Клавдия сорвалась с места и, словно гонимая ветром, помчалась на станцию.
Там она приостановилась у сквера, взглянула, колеблясь, в зеленую улицу, где ее ждала мать, и, вздохнув, зашагала на вокзал.
Ну, чего пришла? сразу же заворчала на нее Марья Ивановна. Тебя дома потеряли.
Марья Ивановна! захлебываясь, прошептала Клавдия. У элеватора стоят! Они!
Марья Ивановна сняла пенсне и ненатурально пискливо спросила:
Уже?
Клавдии показалось, что старуха напугана, такие у нее были чудны́е, помутневшие глаза.
Но Марья Ивановна неторопливо насадила пенсне и даже поправила прическу.
Ступай принеси чего-нибудь потяжелее булыжник, что ли!

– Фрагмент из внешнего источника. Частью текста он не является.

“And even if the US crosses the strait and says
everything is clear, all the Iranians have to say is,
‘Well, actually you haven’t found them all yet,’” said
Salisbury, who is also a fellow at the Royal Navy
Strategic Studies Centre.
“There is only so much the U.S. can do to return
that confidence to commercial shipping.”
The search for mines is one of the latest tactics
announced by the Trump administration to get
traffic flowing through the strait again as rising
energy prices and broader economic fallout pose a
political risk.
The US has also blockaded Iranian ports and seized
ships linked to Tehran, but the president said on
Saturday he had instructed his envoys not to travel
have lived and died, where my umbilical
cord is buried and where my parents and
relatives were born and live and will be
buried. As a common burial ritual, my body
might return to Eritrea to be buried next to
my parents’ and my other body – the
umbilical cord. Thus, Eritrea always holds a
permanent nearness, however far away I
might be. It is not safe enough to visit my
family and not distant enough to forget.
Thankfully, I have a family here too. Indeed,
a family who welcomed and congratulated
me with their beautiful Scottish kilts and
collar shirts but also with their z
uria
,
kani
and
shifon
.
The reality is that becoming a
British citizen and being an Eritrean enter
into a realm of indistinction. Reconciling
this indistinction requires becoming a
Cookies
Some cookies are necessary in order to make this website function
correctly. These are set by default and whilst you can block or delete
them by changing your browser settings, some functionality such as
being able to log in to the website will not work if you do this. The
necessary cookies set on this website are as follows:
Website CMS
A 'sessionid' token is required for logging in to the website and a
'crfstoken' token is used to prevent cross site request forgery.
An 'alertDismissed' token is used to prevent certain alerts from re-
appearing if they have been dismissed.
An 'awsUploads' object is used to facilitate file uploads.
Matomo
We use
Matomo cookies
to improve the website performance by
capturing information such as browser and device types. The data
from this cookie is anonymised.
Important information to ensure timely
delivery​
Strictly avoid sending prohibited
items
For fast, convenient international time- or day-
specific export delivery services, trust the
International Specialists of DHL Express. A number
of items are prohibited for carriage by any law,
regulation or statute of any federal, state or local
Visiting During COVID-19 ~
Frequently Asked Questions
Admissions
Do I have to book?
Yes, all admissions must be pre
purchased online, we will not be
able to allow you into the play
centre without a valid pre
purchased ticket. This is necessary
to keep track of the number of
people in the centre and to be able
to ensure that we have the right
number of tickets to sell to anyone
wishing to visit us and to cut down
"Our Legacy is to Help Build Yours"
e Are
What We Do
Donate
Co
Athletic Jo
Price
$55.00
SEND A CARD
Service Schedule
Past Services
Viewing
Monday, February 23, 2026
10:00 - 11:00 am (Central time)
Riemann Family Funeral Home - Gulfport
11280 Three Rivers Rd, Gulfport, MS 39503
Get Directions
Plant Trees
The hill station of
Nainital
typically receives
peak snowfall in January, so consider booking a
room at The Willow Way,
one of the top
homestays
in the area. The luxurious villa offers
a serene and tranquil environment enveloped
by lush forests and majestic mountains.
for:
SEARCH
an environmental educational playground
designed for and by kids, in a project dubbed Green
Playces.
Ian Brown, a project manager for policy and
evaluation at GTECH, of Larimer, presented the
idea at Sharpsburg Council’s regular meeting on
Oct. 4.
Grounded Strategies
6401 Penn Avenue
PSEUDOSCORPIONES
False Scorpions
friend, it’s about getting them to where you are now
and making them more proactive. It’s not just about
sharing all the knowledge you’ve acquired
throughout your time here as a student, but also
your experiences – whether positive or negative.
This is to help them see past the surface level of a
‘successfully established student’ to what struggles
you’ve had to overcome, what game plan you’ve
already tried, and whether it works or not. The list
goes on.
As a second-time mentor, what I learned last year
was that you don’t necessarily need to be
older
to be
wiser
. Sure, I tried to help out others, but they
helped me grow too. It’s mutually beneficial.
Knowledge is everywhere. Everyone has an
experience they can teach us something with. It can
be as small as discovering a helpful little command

Клавдия послушно вышла. Она нисколько не удивилась: ведь такой был уговор, и, значит, уже пришла эта условленная, последняя минута
Когда Клавдия с трудом втащила в комнату большой белый булыжник, Марья Ивановна, сгорбившись, неотрывно смотрела в аппарат. Клавдия тоже склонилась над столом. Белая лента, дрожа, ползла из аппарата, и на ней отчетливо, темнея точками и тире, повторялось, с неровными интервалами одно и то же слово: «Немцы немцы немцы»
Это выстукивала телеграфистка с соседнего разъезда.

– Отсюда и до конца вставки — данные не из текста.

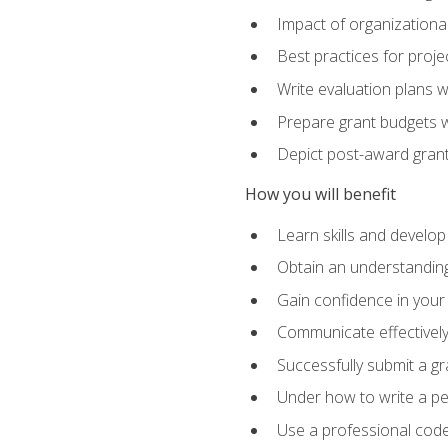
Impact of organizationa
Best practices for proje
Write evaluation plans 
Prepare grant budgets 
Depict post-award grant
How you will benefit
Learn skills and develop
Obtain an understanding 
Gain confidence in your 
Communicate effectively 
Successfully submit a g
Under how to write a p
Use a professional code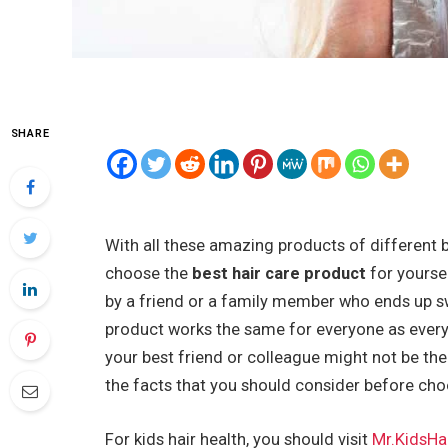
SHARE
With all these amazing products of different 
choose the
best hair care product
for yourse
by a friend or a family member who ends up sw
product works the same for everyone as every in
your best friend or colleague might not be the b
the facts that you should consider before cho
For kids hair health, you should visit
Mr.KidsHa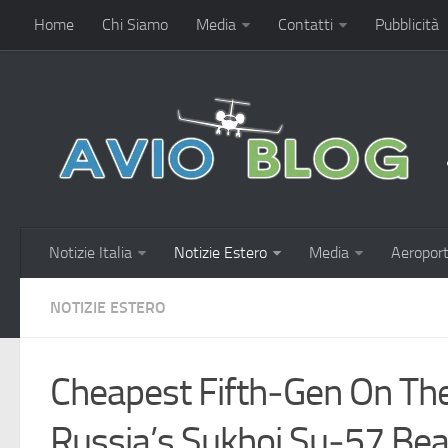
Home
Chi Siamo
Media
Contatti
Pubblicità
Notizie Italia
Notizie Estero
Media
Aeroport
NOTIZIE ESTERO
Cheapest Fifth‑Gen On Th
Russia’s Sukhoi Su‑57 Beat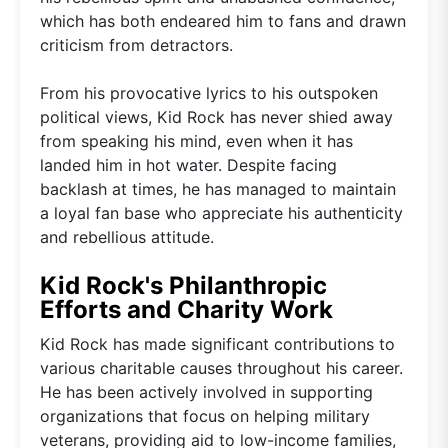
which has both endeared him to fans and drawn
criticism from detractors.
From his provocative lyrics to his outspoken
political views, Kid Rock has never shied away
from speaking his mind, even when it has
landed him in hot water. Despite facing
backlash at times, he has managed to maintain
a loyal fan base who appreciate his authenticity
and rebellious attitude.
Kid Rock's Philanthropic
Efforts and Charity Work
Kid Rock has made significant contributions to
various charitable causes throughout his career.
He has been actively involved in supporting
organizations that focus on helping military
veterans, providing aid to low-income families,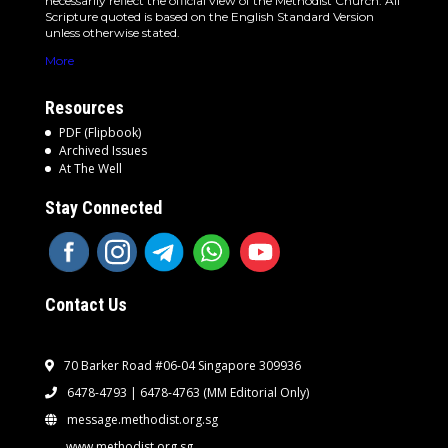
necessarily reflect the official view of the Methodist Church. All
Scripture quoted is based on the English Standard Version
unless otherwise stated.
More
Resources
PDF (Flipbook)
Archived Issues
At The Well
Stay Connected
Contact Us
70 Barker Road #06-04 Singapore 309936
6478-4793 | 6478-4763
(MM Editorial Only)
message.methodist.org.sg
www.methodist.org.sg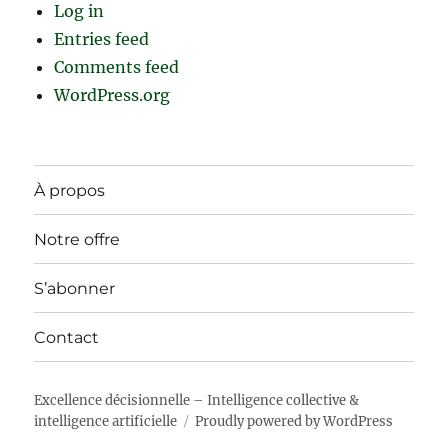
Log in
Entries feed
Comments feed
WordPress.org
À propos
Notre offre
S’abonner
Contact
Excellence décisionnelle – Intelligence collective &
intelligence artificielle
Proudly powered by WordPress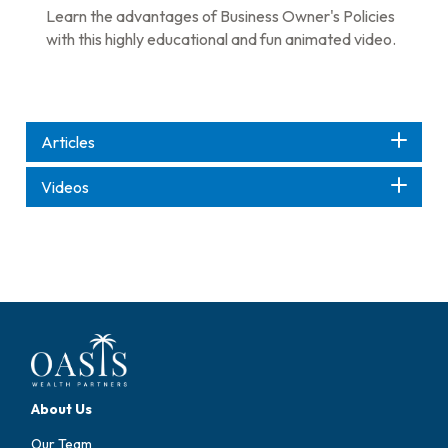
Learn the advantages of Business Owner's Policies
with this highly educational and fun animated video.
Articles
Videos
About Us
Our Team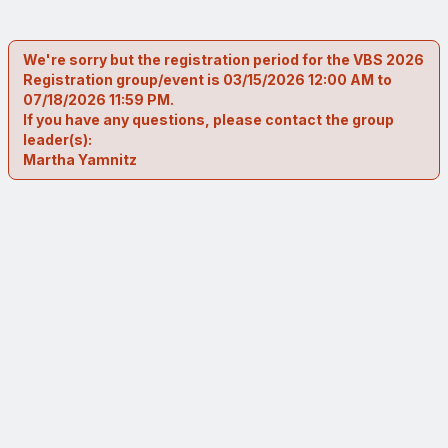
We're sorry but the registration period for the VBS 2026
Registration group/event is 03/15/2026 12:00 AM to
07/18/2026 11:59 PM.
If you have any questions, please contact the group
leader(s):
Martha Yamnitz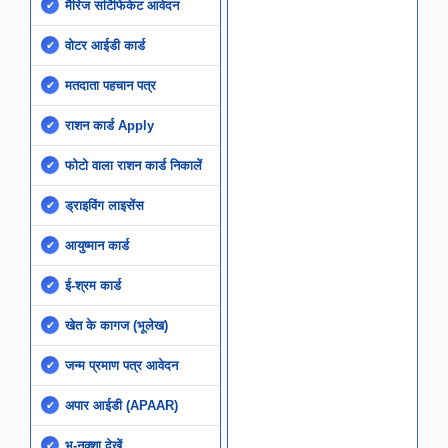
मैरिज सर्टिफिकेट आवेदन
वोटर आईडी कार्ड
मतदाता पहचान पत्र
राशन कार्ड Apply
फोटो वाला राशन कार्ड निकालें
ड्राइविंग लाइसेंस
आयुष्मान कार्ड
ई-श्रम कार्ड
खेत के कागज (भूलेख)
जन्म प्रमाण पत्र आवेदन
अपार आईडी (APAAR)
भू-नक्शा देखें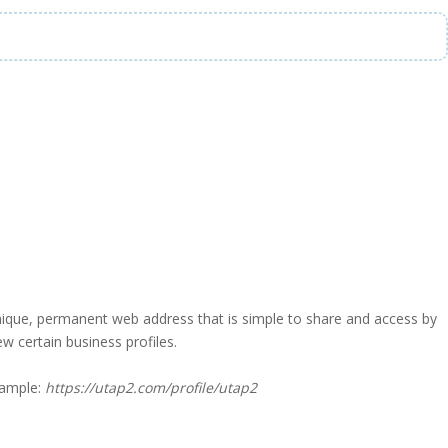
a unique, permanent web address that is simple to share and access by
iew certain business profiles.
xample:
https://utap2.com/profile/utap2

Ну, ступай домой, сказала Марья Ивановна очень внушительно, но все тем же тонким, не своим голосом. Уходи, говорю. Одна справлюсь.
И, вопреки этим сердитым словам, она порывисто притянула Клавдию, поцеловала ее в лоб и в щеки холодными, трясущимися губами и оттолкнула от себя.
Слышала? Иди.
Не смея ослушаться, Клавдия вышла из вокзала и спряталась у окна телеграфа, за каменным выступом, на котором висел колокол.

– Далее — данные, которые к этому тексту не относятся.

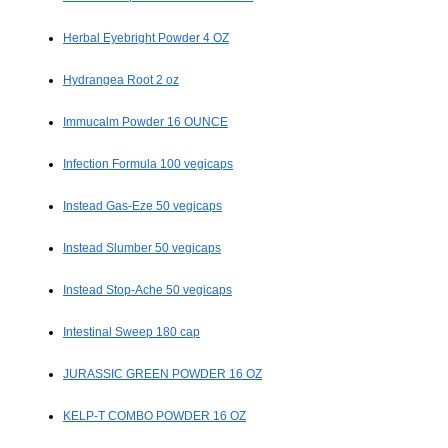
Herbal Eyebright Powder 4 OZ
Hydrangea Root 2 oz
Immucalm Powder 16 OUNCE
Infection Formula 100 vegicaps
Instead Gas-Eze 50 vegicaps
Instead Slumber 50 vegicaps
Instead Stop-Ache 50 vegicaps
Intestinal Sweep 180 cap
JURASSIC GREEN POWDER 16 OZ
KELP-T COMBO POWDER 16 OZ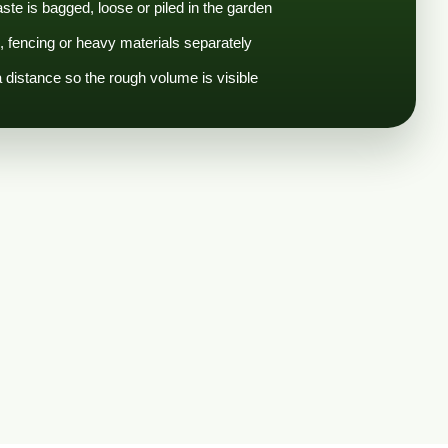
te is bagged, loose or piled in the garden
e, fencing or heavy materials separately
distance so the rough volume is visible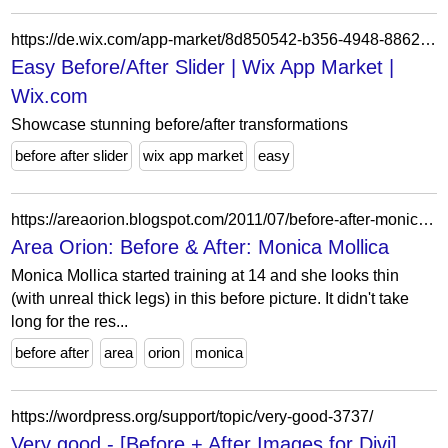
https://de.wix.com/app-market/8d850542-b356-4948-8862-0c41134ace40
Easy Before/After Slider | Wix App Market |
Wix.com
Showcase stunning before/after transformations
before after slider
wix app market
easy
https://areaorion.blogspot.com/2011/07/before-after-monica-mollica.html
Area Orion: Before & After: Monica Mollica
Monica Mollica started training at 14 and she looks thin
(with unreal thick legs) in this before picture. It didn't take
long for the res...
before after
area
orion
monica
https://wordpress.org/support/topic/very-good-3737/
Very good - [Before + After Images for Divi]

И она увидела в окно, как Марья Ивановна, оставшись одна, хозяйственно щелкнула сумочкой и вынула оттуда медный пестик от обычной домашней ступки и небольшие клещи. Клещами она ловко отвинтила телеграфный ключ и сунула его в сумочку. Отодвинув планку, под которой скрывались механизмы, она изо всех сил стала совать туда пестиком. «Шестеренки разбивает», подумала Клавдия.
Марья Ивановна обрезала ножницами провода, порвала ленту, телеграммы, журнал. Потом, с трудом приподняв над столом булыжник, зажмурилась и с размаху бросила его на аппарат
XX
Еще на вокзале, впервые увидев сноху Елену и внучонка, Диомид Яковлевич тревожно подумал о том, не слишком ли поздно соединилась их семья на горящей земле войны.
Свои сомнения и тайные горестные предчувствия он однако же не решился высказать вслух: жена он это чувствовал как бы заранее отвергала подобные разговоры.
Он смотрел на нее с молчаливым уважительным изумлением, словно впервые видя эту статную, странно помолодевшую женщину, которая, вопреки всему, почти под снарядами со спокойной уверенностью сколачивала их развалившуюся семью.
Не меньшее удивление вызывала в нем и Клавдия: повзрослевшая, суховатая в обращении с отцом, она начала работать на своем телеграфе с непонятным увлечением именно в те дни, когда война стала ощутимо придвигаться к родным местам и вся жизнь окончательно сместилась и перепуталась.